## WHAT TO DO:
When you reach the line containing "Presentation" in the entries below, start writing out each line exactly, and stop after the line containing "volume of talented".

[Dataset entries]

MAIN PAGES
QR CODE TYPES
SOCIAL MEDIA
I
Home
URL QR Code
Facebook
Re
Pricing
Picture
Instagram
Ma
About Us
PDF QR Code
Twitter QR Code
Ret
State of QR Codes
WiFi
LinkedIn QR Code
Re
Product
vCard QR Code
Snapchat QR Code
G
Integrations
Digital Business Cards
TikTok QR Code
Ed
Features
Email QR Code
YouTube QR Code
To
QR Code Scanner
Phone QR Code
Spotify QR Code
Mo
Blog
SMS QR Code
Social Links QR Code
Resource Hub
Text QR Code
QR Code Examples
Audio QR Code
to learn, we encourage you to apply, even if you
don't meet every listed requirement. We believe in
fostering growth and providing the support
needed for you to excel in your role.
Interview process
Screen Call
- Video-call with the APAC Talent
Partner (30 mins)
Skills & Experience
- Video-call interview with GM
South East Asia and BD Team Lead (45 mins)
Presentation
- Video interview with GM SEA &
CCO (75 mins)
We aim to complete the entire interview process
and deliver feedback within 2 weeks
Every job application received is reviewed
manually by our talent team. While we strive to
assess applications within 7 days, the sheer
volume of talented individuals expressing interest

---

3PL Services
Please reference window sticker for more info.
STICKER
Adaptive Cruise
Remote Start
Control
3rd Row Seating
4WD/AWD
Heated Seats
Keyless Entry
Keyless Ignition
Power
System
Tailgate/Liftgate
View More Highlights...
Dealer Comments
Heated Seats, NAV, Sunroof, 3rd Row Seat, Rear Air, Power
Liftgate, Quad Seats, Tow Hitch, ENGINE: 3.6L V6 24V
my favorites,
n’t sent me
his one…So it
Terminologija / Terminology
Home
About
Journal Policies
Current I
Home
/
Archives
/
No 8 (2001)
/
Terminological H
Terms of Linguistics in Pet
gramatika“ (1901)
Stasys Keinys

--

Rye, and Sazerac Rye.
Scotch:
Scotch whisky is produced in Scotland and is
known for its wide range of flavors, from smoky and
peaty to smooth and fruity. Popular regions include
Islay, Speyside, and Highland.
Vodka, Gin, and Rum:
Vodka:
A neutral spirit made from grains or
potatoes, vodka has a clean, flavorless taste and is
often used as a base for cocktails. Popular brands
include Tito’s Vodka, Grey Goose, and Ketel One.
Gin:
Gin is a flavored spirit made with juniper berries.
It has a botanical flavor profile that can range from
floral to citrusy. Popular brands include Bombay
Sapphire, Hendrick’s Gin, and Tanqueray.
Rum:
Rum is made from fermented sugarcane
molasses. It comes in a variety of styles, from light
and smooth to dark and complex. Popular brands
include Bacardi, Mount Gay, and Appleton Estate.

## EXERCISE SOLUTION:
Presentation
- Video interview with GM SEA &
CCO (75 mins)
We aim to complete the entire interview process
and deliver feedback within 2 weeks
Every job application received is reviewed
manually by our talent team. While we strive to
assess applications within 7 days, the sheer
volume of talented individuals expressing interest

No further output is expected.